In 2003, the USA Food and Drug Administration decided to change the drug label to include information about inherited TPMT deficiency [3] and later recommended TPMT genotyping or genotypic testing to be performed before initiating treatment with azathioprine [4]. This was due to the finding that individuals homozygous for an inherited defect in the TPMT gene displayed increased sensitivity to myelosuppression, the dose-limiting toxicity of the thiopurines [5]. Dose-adjustments (in the case of heterozygotes) or consideration of an alternate agent (in the case of patients homozygous for non-functional alleles) may be required [6] to decrease the risk of potentially fatal metabolite accumulation and myelotoxicity [7]. Among the alleles that are clearly established to be non-functional (*2, *3A, *3B, *3C and *4) [8], the most common are the *3A (allele frequency up to 3.56% in Caucasians) and *3C (allele frequency up to 1.57% in Asians). Of note, as the TPMT*3A allele contains the TPMT*3B c.460G>A and the TPMT*3C c.719A>G variants in cis [9], detection of the TPMT:NM_000367.4:c.719A>G (TPMT*3C, dbSNP: rs1142345 G allele) variant alone will also pick up all TPMT*3A variants (which may be further classified by TPMT*3B genotyping/haplotyping).

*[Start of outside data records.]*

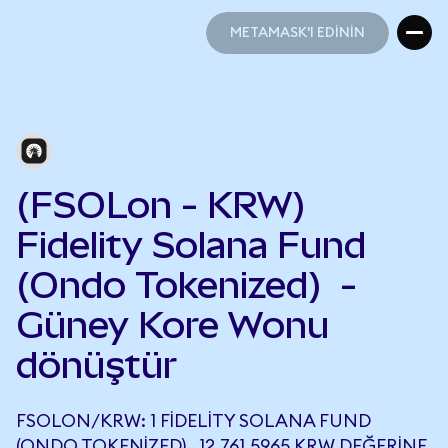
METAMASK'I EDİNİN
METAMASK'I EDİNİN
(FSOLon - KRW)
Fidelity Solana Fund
(Ondo Tokenized) -
Güney Kore Wonu
dönüştür
FSOLON/KRW: 1 FIDELITY SOLANA FUND
(ONDO TOKENIZED) , 12.761,5965 KRW DEĞERINE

Polymorphism on the TPMT gene, however, could not fully explain the variability in pharmacologic response and myelosuppressive risk of thiopurines [10,11]. In Asian populations, where the allele frequency for non-functional TPMT variants (*3A: 0.012%; *3B: 0.0%; *3C: 1.57%; *4–*26: 0.071% [8]) is much lower compared to European [12], Latino [13] and African [14,15] populations, a large-scale genetic association study was performed in a cohort of Korean patients receiving thiopurines to look for additional genetic determinants of thiopurine intolerance [16]. It was revealed that the common missense variant NUDT15:NM_018283.2:c.415C>T (Arg139Cys, dbSNP: rs116855232 T allele) conferred susceptibility to thiopurine-induced leukopenia in a genetic dose-dependent manner, with an odds ratio (OR) of 35.6 [16]. The finding has since been replicated in other patient populations, and has confirmed the prognostic value of NUDT15 c.415C>T genotyping in East Asian populations, where up to more than 20% of the population may be affected and require dose-adjustment or discontinuation [17].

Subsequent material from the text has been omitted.